Yesterday Iberdrola began the first tests for the improvement and optimization of the pumped storage plant called Santiago Sil-Xaresin the municipality of Vilamartín de Valdeorras (Orense), where it plans to start up at the end of the year, “at full capacity”, of a gigabyte of excess energy storage.

As the company reported in a statement yesterday, these types of installations, known as gigabatteries, “are essential to advancing decarbonization and constitute the large-scale storage system.” more efficient which currently exists.

The first tests have already started and it is estimated that they will reach full capacity by the end of the year, with the hybridization of the five megawatt hour battery. Thus, Iberdrola installed a static starter which, combined with a five megawatt hour battery, will allow the current hydroelectric pumping between the two riverswhich have a slope of 230 meters, 50 megawatts of power and a storage capacity of almost three gigawatts per hour, they said.

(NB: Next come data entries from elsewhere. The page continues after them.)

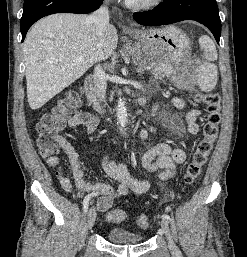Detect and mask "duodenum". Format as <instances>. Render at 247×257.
<instances>
[{
  "mask_svg": "<svg viewBox=\"0 0 247 257\" xmlns=\"http://www.w3.org/2000/svg\"><path fill=\"white\" fill-rule=\"evenodd\" d=\"M94 83H95V78L94 76L90 75L85 79L84 82V91L86 94V97L88 98L89 102L92 104V106L100 112H104L105 108L100 102V100L96 97L95 92H94Z\"/></svg>",
  "mask_w": 247,
  "mask_h": 257,
  "instance_id": "410a0bca",
  "label": "duodenum"
}]
</instances>
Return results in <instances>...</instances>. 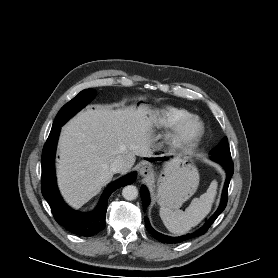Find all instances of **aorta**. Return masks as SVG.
Returning a JSON list of instances; mask_svg holds the SVG:
<instances>
[{
  "mask_svg": "<svg viewBox=\"0 0 278 278\" xmlns=\"http://www.w3.org/2000/svg\"><path fill=\"white\" fill-rule=\"evenodd\" d=\"M122 196L128 201L134 200L138 196V189L136 186L127 185L122 190Z\"/></svg>",
  "mask_w": 278,
  "mask_h": 278,
  "instance_id": "aorta-1",
  "label": "aorta"
}]
</instances>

Pumping makes it possible to accumulate surplus energy from non-manageable renewable sources, solar and wind, to have it available when it is most needed. In this way, “it provides stability of the electrical systembecause it makes it possible to generate significant quantities of clean energy with a very fast response time,” the company said in the press release.

Installation with more than 50 years

This hydroelectric power station located on the Sil River, with an average production of 100 GWh/year, came into service more than fifty years ago. He has four hydroelectric groups: two of them of the fluid type, called Santiago-Sil, with a power of 14 MW and a flow rate of 160 m3/s, and two others of the reversible Francis type, Santiago-Xares, with a capacity of pumped storage with 50 MW of power and a flow rate of 18 m3/s. In total, they supply more than a million homes, according to Iberdrola.

The pumping stations have two tanks at different heights which allow transport water from one to another in times of lower demand to benefit again when electricity consumption increases.